A randomized phase II study of everolimus for advanced pancreatic neuroendocrine
tumors in Chinese patients.
Author(s): Yao J(1), Wang JY, Liu Y, Wang B, Li YX, Zhang R, Wang LS, Liu L.
Affiliation(s): Author information:
(1)Department of Gastroenterology, Shenzhen Municipal People's Hospital, Jinan
University of Medical Sciences, 1017 East Gate Road, Shenzhen, 518020, Guangdong
Province, China.
Publication date & source: 2014, Med Oncol. , 31(12):251
Everolimus, an oral inhibitor of mammalian target of mTOR, has been recently
shown to have antitumor effect in a phase III, double-blind, randomized trial
(RADIANT-3) of 410 patients with advanced pancreatic neuroendocrine tumors
(PNETs). The purpose of this study was to investigate the specific efficacy and
safety of everolimus in the Chinese patient with PNETs. In this randomized phase
II study, the analysis on Chinese patients was performed comparing efficacy and
safety between everolimus 10 mg/day orally (n = 44) and matching placebo (n =
35). The primary endpoint was progression-free survival (PFS).
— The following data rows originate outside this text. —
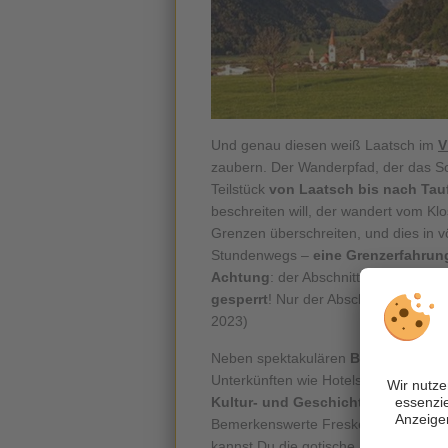
Und genau diesen weiß Laatsch im
V
zaubern. Der Wanderpfad, der das Sch
Teilstück
von Laatsch bis nach Tauf
beschreiten will, der wandert vom Klo
Grenzen überschreiten, und dies in vö
Stundenwegs –
eine Grenzerfahrun
Achtung
: der Abschnitt Müstair – L
gesperrt
! Nur der Abschnitt von Laat
2023)
Neben spektakulären
Berg- und Rad
Unterkünften wie Hotels oder Ferien
Kultur- und Geschichtsinteressier
Bemerkenswerte Fresken und ein Schn
kannst Du die gotische Kirche im Ra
Adverse events
were also examined. The median PFS was 15.47 months with everolimus [95%
confidence interval (CI) 10.52-26.37], as compared to 4.29 months with placebo
(95% CI 2.22-10.75), representing a 72% reduction in the risk of progression or
death (hazard ratio 0.27; 95% CI 0.13-0.59; P < 0.001). Drug-associated adverse
events (AEs) were mostly grade 1 or 2, observed in all 44 (100%) patients
receiving everolimus and in 29 (83%) patients receiving placebo. The most common
AEs (grade 1-4) associated with everolimus were rash (n = 38; 86%), stomatitis (n
= 30; 68%), infections (n = 33; 75%), epistaxis (n = 32; 73%), pneumonitis (n =
27; 61%) and anemia (n = 22; 50%). Everolimus when compared with placebo is
effectively in improving PFS in Chinese patients with PNETs.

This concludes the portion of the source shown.